(EXTRACTED DATA)
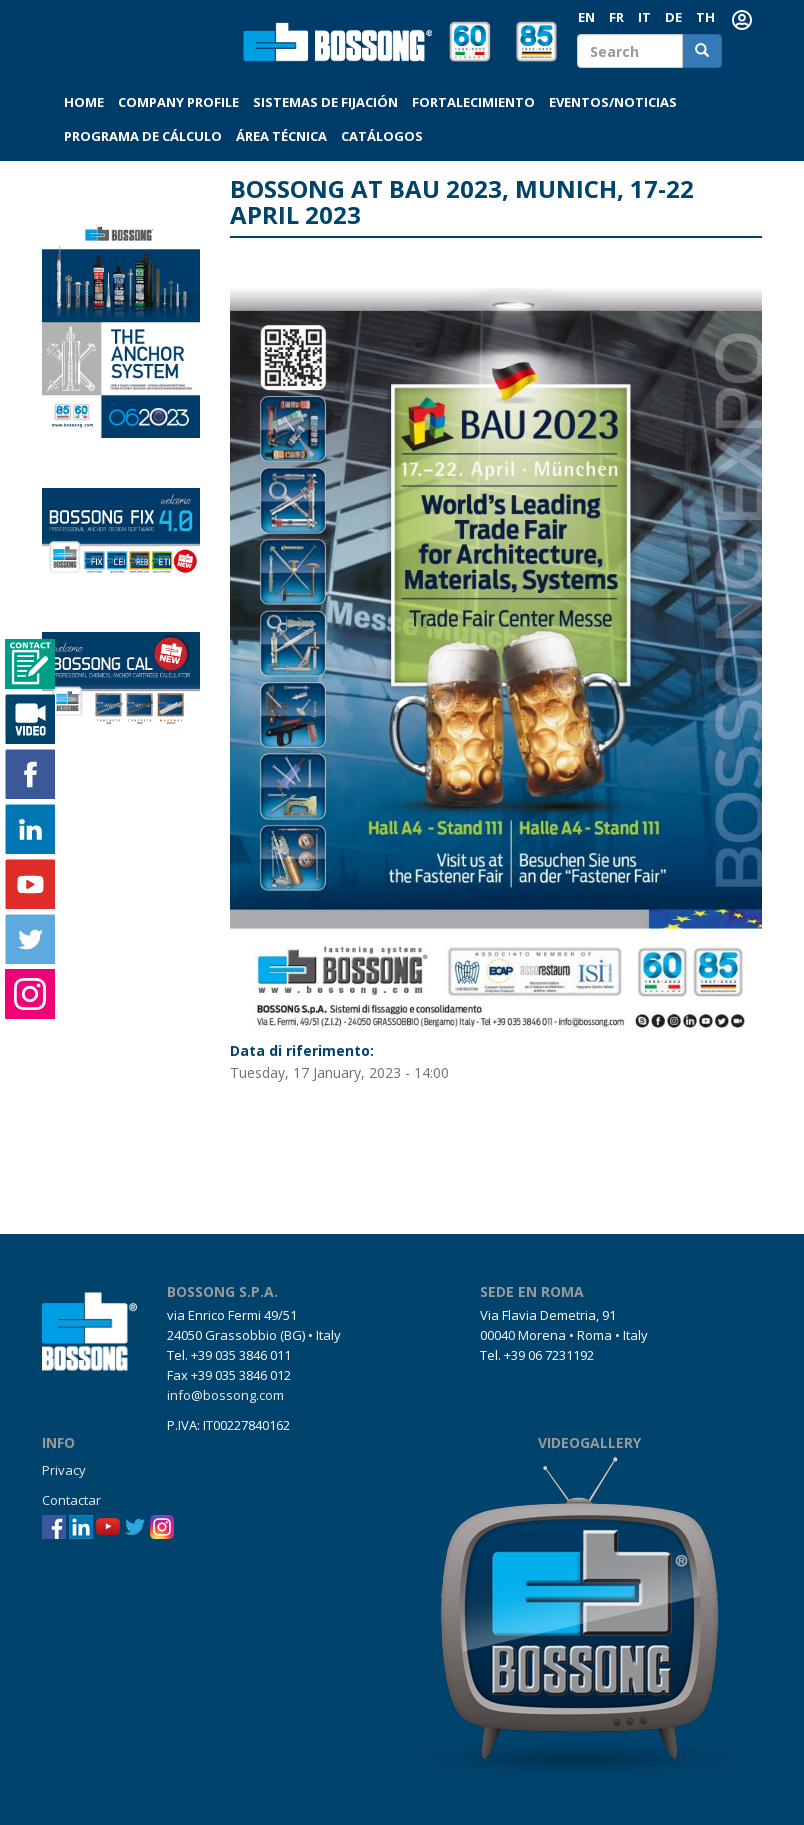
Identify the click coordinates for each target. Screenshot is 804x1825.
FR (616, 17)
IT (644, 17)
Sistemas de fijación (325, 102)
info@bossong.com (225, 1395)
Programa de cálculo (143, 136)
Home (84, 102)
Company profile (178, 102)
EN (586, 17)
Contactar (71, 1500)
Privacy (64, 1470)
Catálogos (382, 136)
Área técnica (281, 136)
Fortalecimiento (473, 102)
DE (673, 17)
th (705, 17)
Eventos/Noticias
(End EXTRACTED DATA)
> _WORK ORDER_
Reproduce each line above precisely, with no pictures.

> _RESPONSE FOR THIS EXERCISE_
Identify the click coordinates for each target. Screenshot is 804x1825.
FR (616, 17)
IT (644, 17)
Sistemas de fijación (325, 102)
info@bossong.com (225, 1395)
Programa de cálculo (143, 136)
Home (84, 102)
Company profile (178, 102)
EN (586, 17)
Contactar (71, 1500)
Privacy (64, 1470)
Catálogos (382, 136)
Área técnica (281, 136)
Fortalecimiento (473, 102)
DE (673, 17)
th (705, 17)
Eventos/Noticias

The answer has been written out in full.